[vog]

I guess this is simply one of the many incompatibilities between quantum theory and general relativity.

There are many attempts to combine these theories into a universal theory (pun intended), but it is hard to check the corner cases where those theories differ. That's one of the reasons we build better and better particle accelerators.

Either way, it doesn't make sense to apply (pure) general relativity to the small scale, nor to apply (pure) quantum theory to the large scale. The physicists know for decades about of that issue and are already taking care of that.

[dogma1138]

Quantum Gravity is pretty coherent it can explain the universe we see today, it can explain why an apple drops, and it can explain why galaxies form, it cannot explain the big bang and some periods after it but neither can general relativity.

For the most part particle accelerators are not needed to explain quantum gravity, we do use them to find "new physics" but this new physics is more in the lines of the known unknowns.

We also do apply relativity to small scales every day, without relativity muons could not be discovered and without relativity to some extent even large particle accelerators would not "work" because the effects of spatial contractions are pretty important for how we predict and analyse the data coming from particle accelerators especially the "messy kind" like the LHC.

As for the large scale stuff as mentioned earlier quantum gravity is pretty compatible with general relativity in terms of explaining how the universe that we see today looks and works, you can easily explain why and how the moon rotates around the earth, it does rely on a massless spin-2 particle called a graviton which is yet to be "discovered" and it does break if the graviton would have a different spin (for example spin-0 graviton).
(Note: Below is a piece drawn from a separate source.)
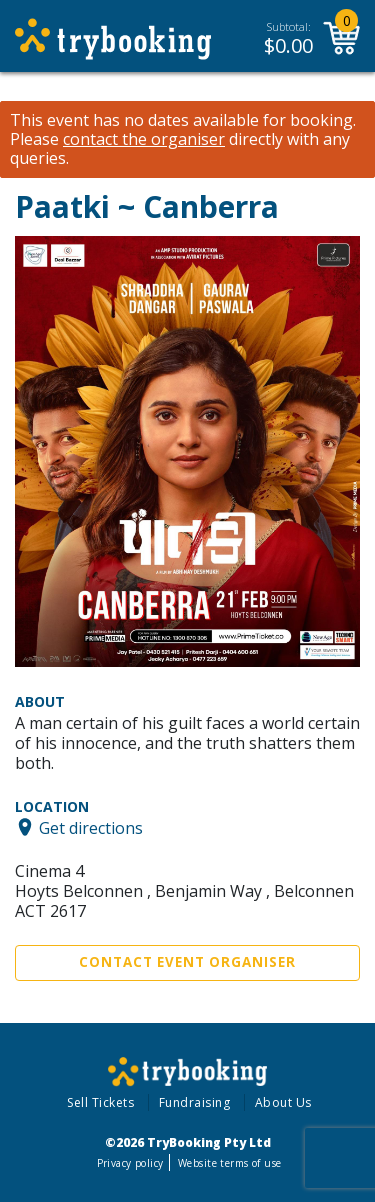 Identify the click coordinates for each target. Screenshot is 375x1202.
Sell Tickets (100, 1102)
So I don't really understand the notion of why people still think that quantum gravity and general relativity aren't compatible to the extent of "what the fuck is going on", which is odd since afterall GR isn't 100% compatible with the Standard Model either, since GR is background independent and does not care about the particular state or shape of space-time while SM does.

[vog]

From your long statement I read that you agree with my criticism that one should not use the plain quantum theory, mix it with the plain general relativity, and wonder why this leads to contradictions. Of course it does! If one wants a coherent model, one should use the Standard Model instead (or one if its variants).

Not sure at which point you disagree with my statement, though.

[dogma1138]

Depends on what you define as GR, there are classical and relativistic versions of Quantom Mechanics.

Each theory is useful for various things because each theory provides you with certain tools and perspectives that are useful for performing specific tasks.

At the end every theory is a set of laws and abstractions you use theories to change the perspective of how you look at things but these are often abstracts.

You can look at particles as particles, waves or fields it doesn't change reality but every one of these viewpoints comes with its unique benefits and you can chose between them depending on what benefits you most to for a specific task or a situation.